→ **WHAT THIS TASK INVOLVES**: Whatever pictures the entries hold, omit them, and output exactly the lines from the one containing "Marvel: Contest of Champi" through the final line.

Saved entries
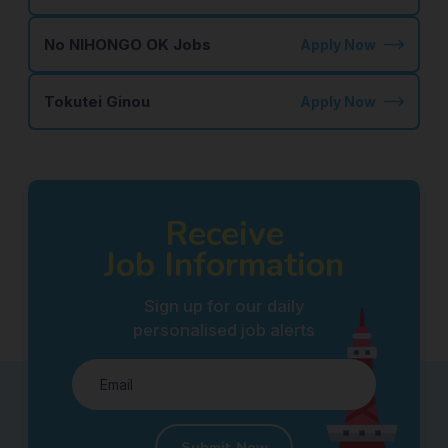
No NIHONGO OK Jobs
Apply Now
Tokutei Ginou
Apply Now
Receive
Job Information
Sign up for our daily
personalised job alerts
Submit Now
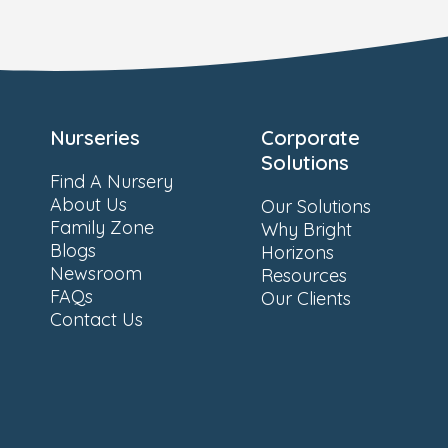
Nurseries
Corporate
Solutions
Find A Nursery
About Us
Our Solutions
Family Zone
Why Bright
Blogs
Horizons
Newsroom
Resources
FAQs
Our Clients
Contact Us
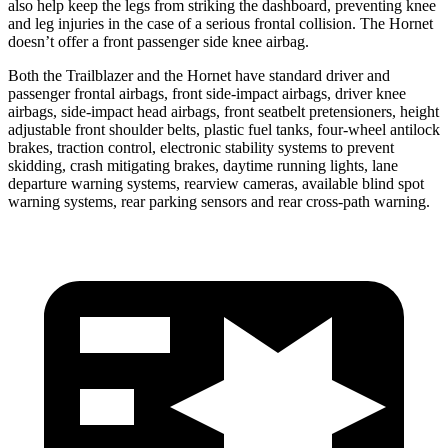
also help keep the legs from striking the dashboard, preventing knee
and leg injuries in the case of a serious frontal collision. The Hornet
doesn’t offer a front passenger side knee airbag.
Both the Trailblazer and the Hornet have standard driver and
passenger frontal airbags, front side-impact airbags, driver knee
airbags, side-impact head airbags, front seatbelt pretensioners, height
adjustable front shoulder belts, plastic fuel tanks, four-wheel antilock
brakes, traction control, electronic stability systems to prevent
skidding, crash mitigating brakes, daytime running lights, lane
departure warning systems, rearview cameras, available blind spot
warning systems, rear parking sensors and rear cross-path warning.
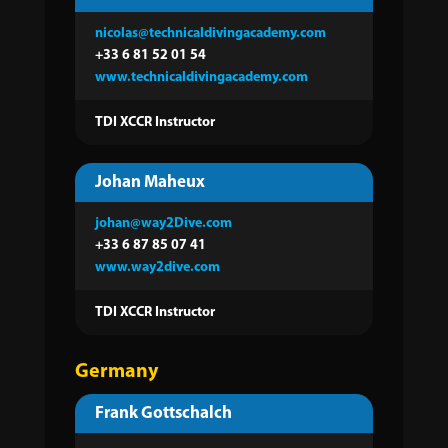
nicolas@technicaldivingacademy.com
+33 6 81 52 01 54
www.technicaldivingacademy.com
TDI XCCR Instructor
Johan Maheux
johan@way2Dive.com
+33 6 87 85 07 41
www.way2dive.com
TDI XCCR Instructor
Germany
Frank Gottschalch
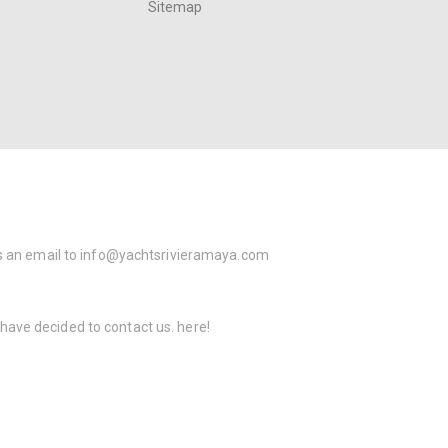
Sitemap
s an email to
info@yachtsrivieramaya.com
 have decided to contact us.
here!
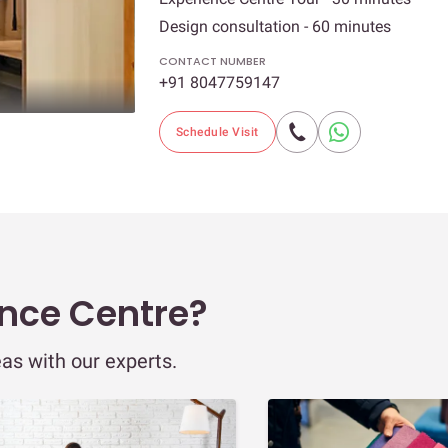
Design consultation - 60 minutes
CONTACT NUMBER
+91 8047759147
Schedule Visit
ence Centre?
eas with our experts.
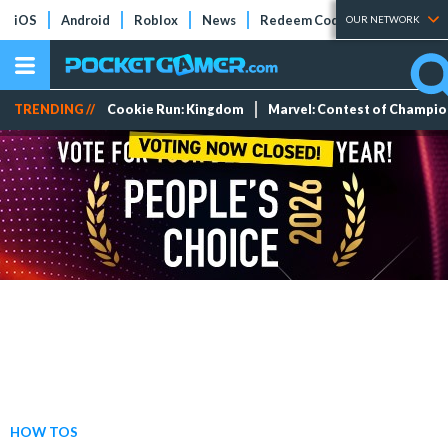
iOS
Android
Roblox
News
Redeem Codes
Tier Lists
OUR NETWORK
TRENDING //
Cookie Run: Kingdom
Marvel: Contest of Champi
HOW TOS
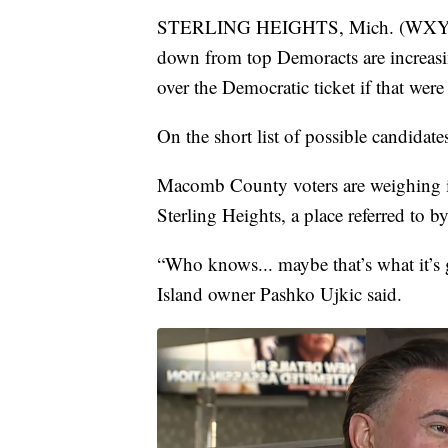
STERLING HEIGHTS, Mich. (WXYZ) — 
down from top Demoracts are increasin
over the Democratic ticket if that were
On the short list of possible candida
Macomb County voters are weighing i
Sterling Heights, a place referred to b
“Who knows... maybe that’s what it’s 
Island owner Pashko Ujkic said.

→ **RESPONSE FOR THIS EXERCISE**:
Marvel: Contest of Champi
HOW TOS
STERLING HEIGHTS, Mich. (WXYZ) — 
down from top Demoracts are increasin
over the Democratic ticket if that were
On the short list of possible candida
Macomb County voters are weighing i
Sterling Heights, a place referred to b
“Who knows... maybe that’s what it’s 
Island owner Pashko Ujkic said.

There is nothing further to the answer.